Condor: updated to v7.4.4.
Condor: automated Condor configuration completely retooled: 1) the configuration is Rocks command based instead of standalone CondorConf tool, 2) it supports dynamic update of any/all configurations on nodes, 3) it uses Rocks command plugins to allow additional automated condor config (e.g., via plugin, it can turn on MPI support).
Condor: supports a pool password (shared secret) for additional host verification.
Condor: integrates with EC2 roll to extend Condor pools with EC2 Hosts.
Condor: support added for port ranges to facilitate firewall configuration.
Condor: local copy of Condor's manpages added to roll documents.
Condor: support for updating Condor on nodes without re-installation (e.g., rocks run host "yum update condor" ; rocks sync host condor).
Ganglia: monitor-core updated to v3.1.7.
Ganglia: rrdtool updated to v1.4.4.
Ganglia: the Ganglia Roll can now be added on-the-fly to an existing frontend.
Ganglia: all nodes send out their metric metadata every 3 minutes. In the past, when gmond was restarted on the frontend, it couldn't collect metrics from the nodes because it had no metadata from the nodes (and it didn't have a way to ask the nodes because the nodes are configured in "deaf" mode).
HPC: iozone updated to v3.347.
HPC: iperf updated to v2.0.5.
HPC: MPICH2 updated to v1.2.1p1.
HPC: OpenMPI updated to v1.4.3.
HPC: rocks-openmpi is the default MPI and it is configured with mpi-selector.
SGE: SGE updated to V62u5.
SGE: any host can be configured to be an execution host by setting the host's "exec_host" and "sge" attributes to true and any host can become a submission host by setting the host's "submit_host" and "sge" attributes to true.
Web-server: mediawiki updated to v1.16.0.
Web-server: wordpress updated to v3.0.1.
Xen: any node can how host Xen virtual machines. This is controlled with the "xen" attribute.
Xen: set the power for all nodes in a virtual cluster (except the VM frontend) with one command ("rocks set cluster power ..."). Power settings can be "on", "off" or "install" (turn on and force installation).

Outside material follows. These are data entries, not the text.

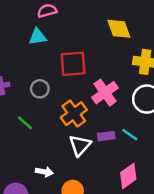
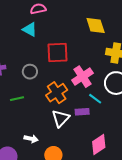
cyan triangle: (38, 37) -> (30, 30), turned 35
green line: (25, 123) -> (17, 99), turned -56
cyan line: (130, 135) -> (95, 99), moved

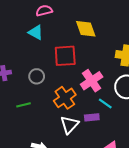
yellow diamond: (96, 25) -> (86, 29), moved

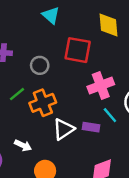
orange cross: (65, 98) -> (43, 103), moved
green line: (24, 105) -> (17, 94), turned -40

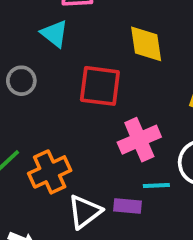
gray circle: (40, 65) -> (21, 81), moved
cyan line: (110, 115) -> (156, 185), turned -49

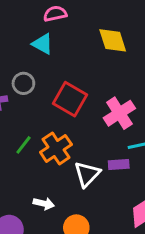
red square: (100, 86) -> (70, 99), moved, turned 32

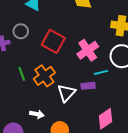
green line: (23, 145) -> (22, 74), turned -56

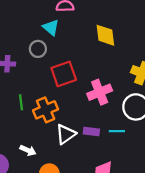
gray circle: (21, 31) -> (38, 49), moved
red square: (53, 41) -> (64, 74), turned 30
cyan line: (101, 72) -> (117, 131), moved

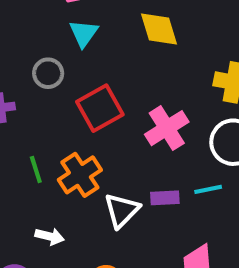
cyan triangle: (51, 27) -> (84, 33), moved, turned 36
white arrow: (28, 150) -> (50, 236), moved

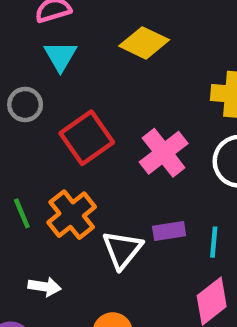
yellow diamond: (159, 29) -> (144, 43), turned -42
cyan line: (208, 189) -> (214, 242), moved, turned -68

Xen: allow virtual machines to define VLAN tagged interfaces. Previously, VLAN tagging was only supported for physical interfaces.
Base: non-root users can no longer see the encrypted passwords with 'rocks list host attr'. Hashed passwords are now stored in a 'shadow' column in the attribute tables.

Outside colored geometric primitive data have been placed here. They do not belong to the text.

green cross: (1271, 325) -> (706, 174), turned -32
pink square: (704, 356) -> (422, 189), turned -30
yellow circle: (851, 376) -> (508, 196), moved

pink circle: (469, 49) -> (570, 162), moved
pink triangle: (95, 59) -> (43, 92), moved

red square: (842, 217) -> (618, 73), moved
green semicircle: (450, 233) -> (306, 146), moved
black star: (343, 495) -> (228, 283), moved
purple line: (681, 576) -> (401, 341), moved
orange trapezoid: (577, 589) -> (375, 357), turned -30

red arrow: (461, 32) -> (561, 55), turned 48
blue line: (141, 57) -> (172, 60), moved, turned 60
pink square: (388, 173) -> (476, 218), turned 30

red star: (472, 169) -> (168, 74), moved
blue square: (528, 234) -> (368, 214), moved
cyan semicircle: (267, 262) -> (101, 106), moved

Base: the "%" in "rocks run host %" now returns all hosts. Thanks to Tom Rockwell for the fix.
Base: If an ethernet switch sends out a DHCP request, the DHCP server no longer sends it the "filename" and "next server" in the DHCP response. This caused some switches not to properly load their firmware. More generally, this is controlled by the "kickstartable", "dhcp_filename" and "dhcp_nextserver" attributes.

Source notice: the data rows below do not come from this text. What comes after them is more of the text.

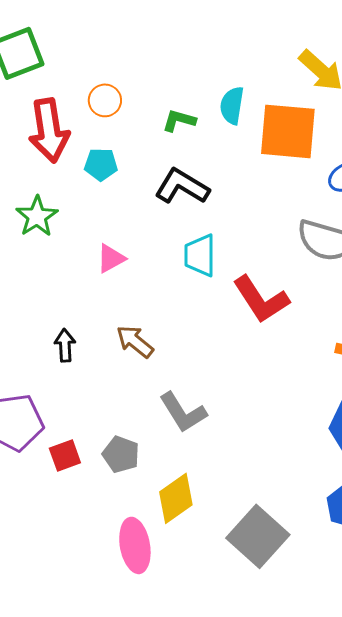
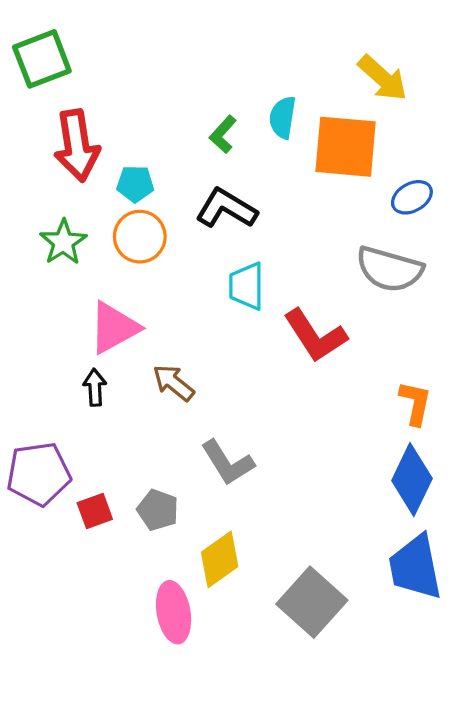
orange circle: (105, 100) -> (140, 237), moved, size x1.4
green L-shape: (179, 120) -> (223, 134), turned -64
pink triangle: (111, 258) -> (114, 328), moved, size x1.6

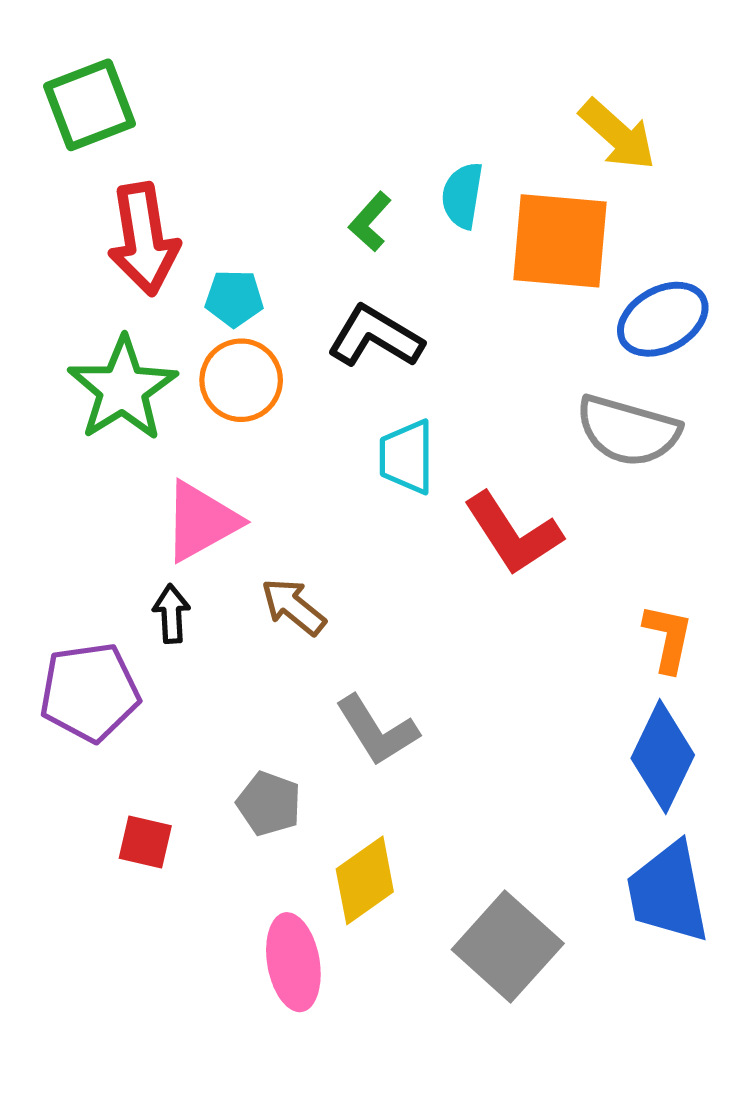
blue ellipse: (412, 197) -> (663, 319), size x1.4
green star: (63, 242) -> (123, 389), size x1.5
purple pentagon: (39, 474) -> (90, 692), moved
red square: (95, 511) -> (145, 842), moved, turned 33

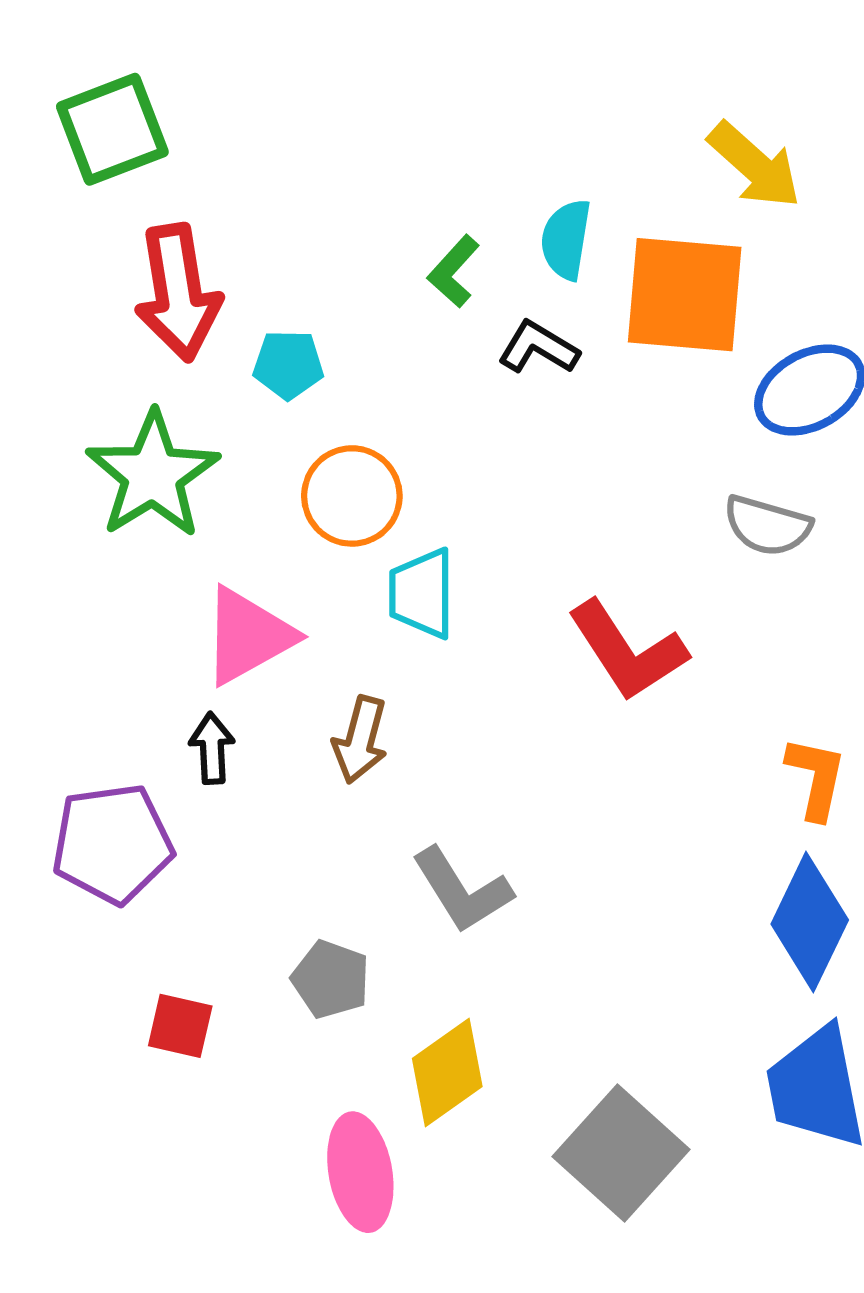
black L-shape: (375, 337) -> (538, 348), moved, size x0.7
orange circle: (241, 380) -> (352, 496), moved
gray semicircle: (628, 431) -> (767, 526), size x0.7
cyan trapezoid: (407, 457) -> (422, 593), moved
brown arrow: (293, 607) -> (360, 740), turned -114

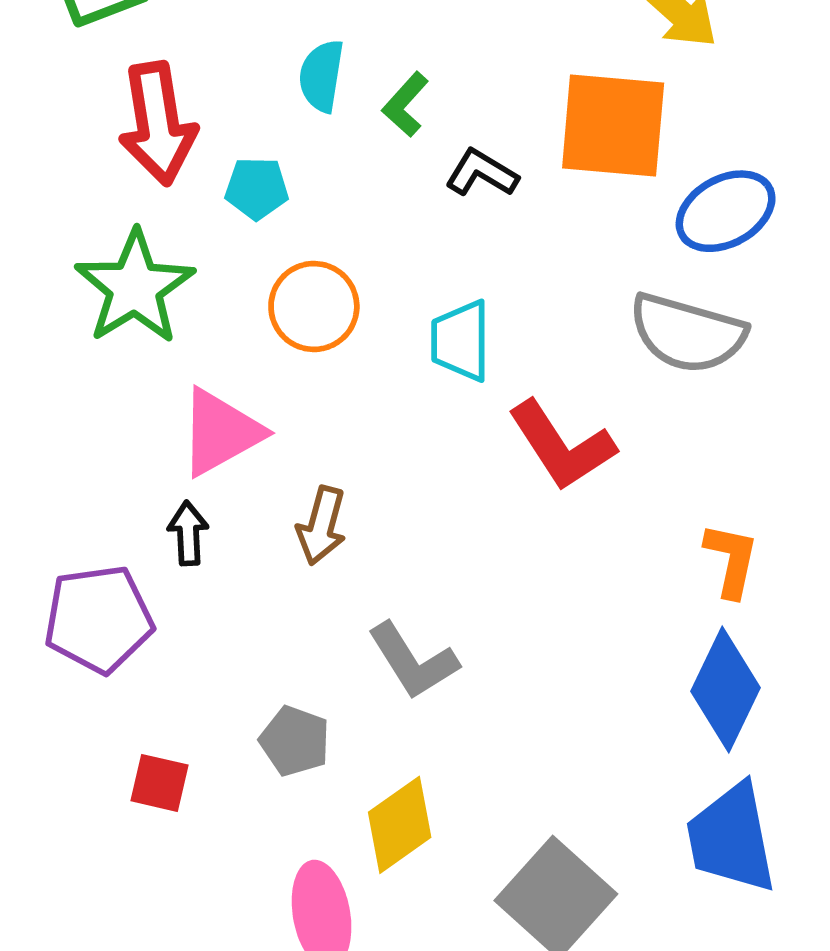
cyan semicircle: (566, 240) -> (322, 76), moved
gray semicircle: (767, 526) -> (687, 333), size x1.5
cyan trapezoid: (422, 593) -> (461, 341), moved

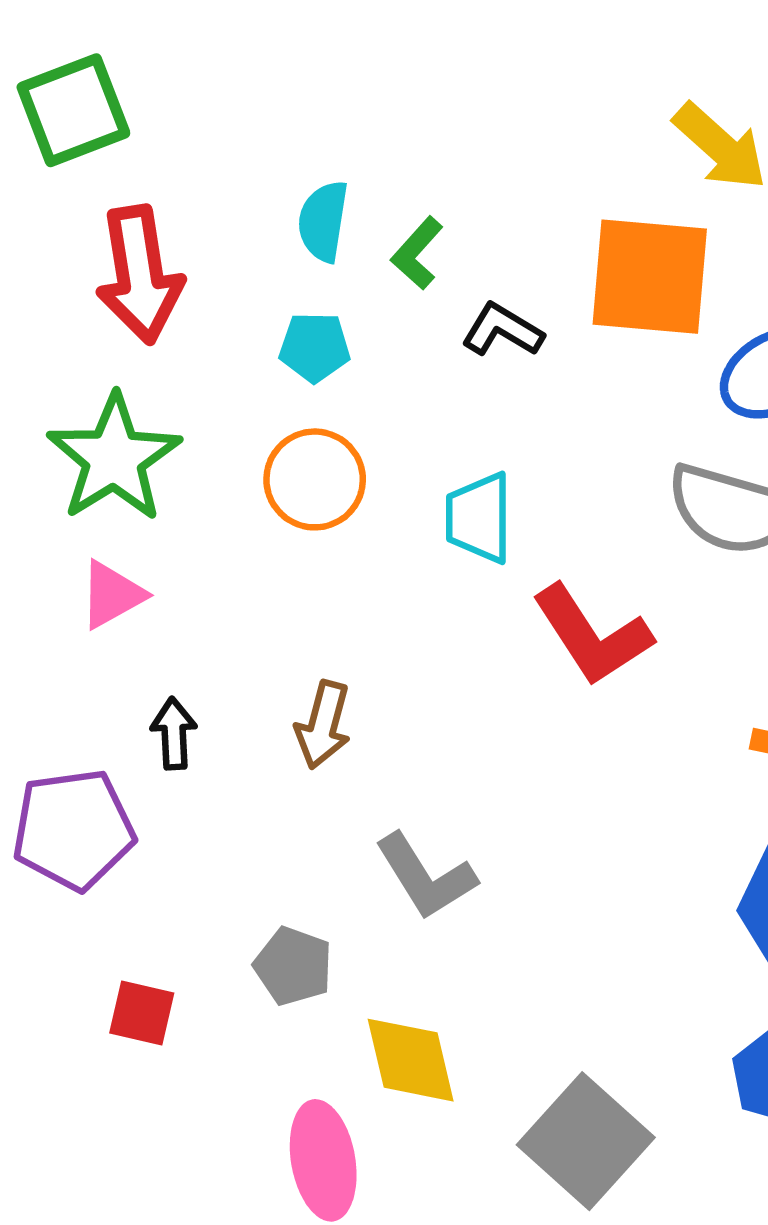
cyan pentagon: (257, 188) -> (315, 347), moved
pink triangle: (221, 432) -> (112, 595), moved, size x0.7
yellow diamond: (400, 825) -> (411, 1060), turned -68

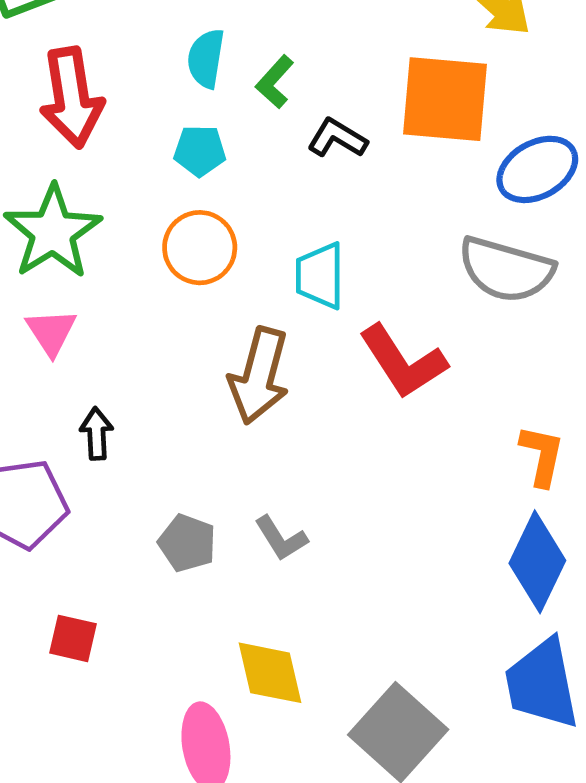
pink triangle: (112, 595) -> (51, 332), turned -34
brown arrow: (323, 725) -> (259, 376), moved, size x1.5
gray L-shape: (426, 876) -> (281, 538), size x0.7
gray pentagon: (293, 966) -> (187, 543), moved

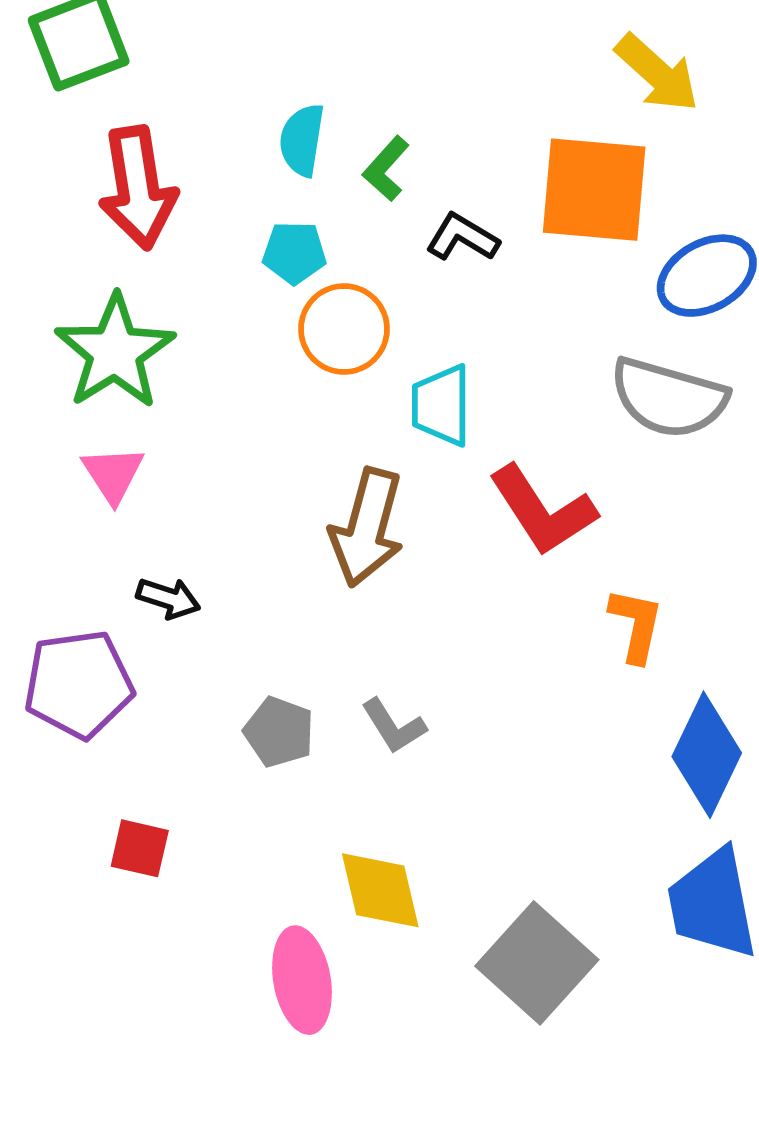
orange circle: (200, 248) -> (344, 329), moved
black arrow: (97, 434) -> (168, 598), turned 111
orange L-shape: (542, 456) -> (636, 625), moved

Base: "rocks set password" asks the user to confirm their new password.
Base: when a node requests a kickstart file and if the frontend determines that the frontend is too "busy", the kickstarting node now correctly does a random backoff before re-requesting its kickstart file. Prior to this fix, a node would backoff for 30 seconds.
Base: multiple conditionals can now be present in XML tags.
Base: fixed a graph traversal issue. In the past, if you had the graph "a" (cond) to "b" to "c" and if "cond" was false, the graph traversal would include "a" and "c". Now it just includes "a".
Base: permissions set in the "file" tag are preserved even if there are other "file" tags for the same file that don't set the file's permissions. The bug was when a later "file" tag without a "perms" attribute was encountered, the file's permissions were cleared.
Base: "file" tags now support "os" conditionals.
Base: in insert-ethers, appliances that are marked "not kickstartable" will not have to wait for a kickstart file. In the past, one had to hit the "F9" (force quit) key to exit insert-ethers when discovering non kickstartable appliances (e.g., ethernet switches).
Base: IPMI configuration cleaned up. Rocks no longer generates erroneous entries in modprobe.conf or /etc/sysconfig/ifcfg-ipmi.
Base: The "pre" tag now supports the "interpreter=" attribute.
Bio: eliminated "Permission Denied" errors during multiple runs on the same BLAST database by different users.
SGE: made the job collection metric more efficient. Previously, when 100's of jobs are submitted to a frontend's queue, the SGE metric would take so long to execute, it caused gmond to stop gathering metrics for all hosts.
SGE: the number of CPUs array jobs consume are now correctly counted.